The efforts of Yair Lapid, who serves as both the Israeli foreign minister and alternate prime minister in the new coalition government of Israel, were reportedly instrumental to the breakthrough at Expo 2020. This diplomatic achievement is part of the ongoing push by Israeli Prime Minister Naftali Bennett and his nascent government to rehabilitate the Israel-Jordan relationship, following its erosion by his predecessor, Benjamin “Bibi” Netanyahu. Bibi, now the leader of the opposition, accused Bennett of empowering the Islamic Republic of Iran and undermining the Jewish State by aligning with the Hashemite Kingdom. Bennett responded that “a good relationship with Jordan is a national security interest of Israel.” After years of strained ties between the two countries, despite the 1994 Israel-Jordan peace treaty, Prime Minister Bennett secretly met with King of Jordan Abdullah II in his Amman palace last summer. The two leaders agreed to turn the page on Israeli-Jordanian relations and, in follow-up meetings, Foreign Minister Lapid and his counterpart Ayman Safadi have begun to do just that. The water-for-energy deal is the latest manifestation of this rapprochement and has the potential to realign the Levant region.

The “Green Blue Deal for the Middle East” proposal by EcoPeace Middle East is the vision behind the solar energy declaration. EcoPeace is a regional environmental peacebuilding organization that brings Israelis, Palestinians, and Jordanians together to address shared ecological concerns. Israel needs renewable energy, but it lacks the land mass available in neighboring Jordan to build solar farms. Meanwhile, Jordan suffers from a scarcity of water and from limited desalination capabilities.
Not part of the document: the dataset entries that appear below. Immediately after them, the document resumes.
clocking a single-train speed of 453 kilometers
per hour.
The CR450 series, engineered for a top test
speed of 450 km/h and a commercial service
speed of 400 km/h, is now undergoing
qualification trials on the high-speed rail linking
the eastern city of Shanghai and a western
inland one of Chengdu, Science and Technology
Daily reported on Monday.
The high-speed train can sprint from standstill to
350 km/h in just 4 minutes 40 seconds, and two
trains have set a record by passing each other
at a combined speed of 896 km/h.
Developing a desalination system on the Red Sea coastline in southern Aqaba would be a far less efficient option for Jordan than importing desalinated water from Israel’s Mediterranean coastline. To address these concerns, Israel’s Energy Minister Karine Elharrar, Jordan’s Water Minister Mohammed Al-Najjar, and UAE’s Climate Change Minister Mariam Almheiri signed a two-part deal in Dubai on November 22, 2021. U.S. Climate Envoy Kerry and UAE Crown Prince Mohammed bin Zayed oversaw the formalization of “Prosperity Green” and “Prosperity Blue.” The first part of the deal is a program for the construction of Jordanian solar farms by UAE energy company Masdar, and the second is a desalination program for Israeli plants to transfer sustainable water into Jordan. Solar farms will be operational by 2026 and will produce 2% of Israel’s energy in return for the doubling of Jordan’s water purchases from Israel by 2030.
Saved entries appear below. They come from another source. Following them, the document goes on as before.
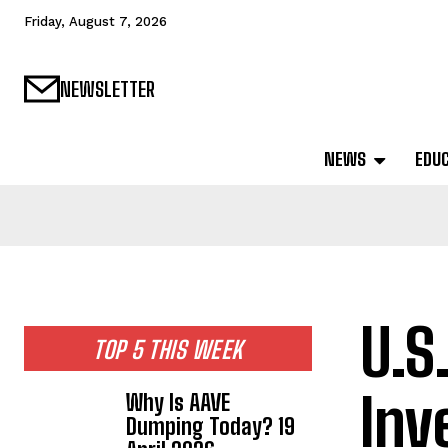
Friday, August 7, 2026
NEWSLETTER
NEWS
EDU
U.S
TOP 5 THIS WEEK
Inv
Why Is AAVE
Dumping Today? 19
Hundreds gathered in the Jordanian capital to protest this regional Israeli integration measure, which neglects the illegal occupation of Palestinian territory. The Amman protests ignore, however, the longstanding reality of Israeli-Jordanian cooperation on gas infrastructure and hydroelectricity. Crucially, given that Jordan shares the longest border with Israel, bilateral cooperation is unavoidable and indeed mutually beneficial. The Dubai deal is a model for productive collaboration on reducing greenhouse gas emissions, but only with Palestinian participation can such collaboration succeed. Any future resolution of the Israeli-Palestinian conflict would require coordination with the Palestinian Authority on climate issues. Hence, continued sidestepping of the Palestinians by the signatories of the Abraham Accords would be shortsighted and counterproductive. Israeli Energy Minister Elharrar said that her signature is “a message to the whole world about how countries can work together to combat the climate crisis.” Israel must also send an invitation for Palestinian participation in this vital work, lest it fail on both practical and moral levels. This invite would open the door to further climate progress, and perhaps to renewed Israeli-Palestinian peace talks.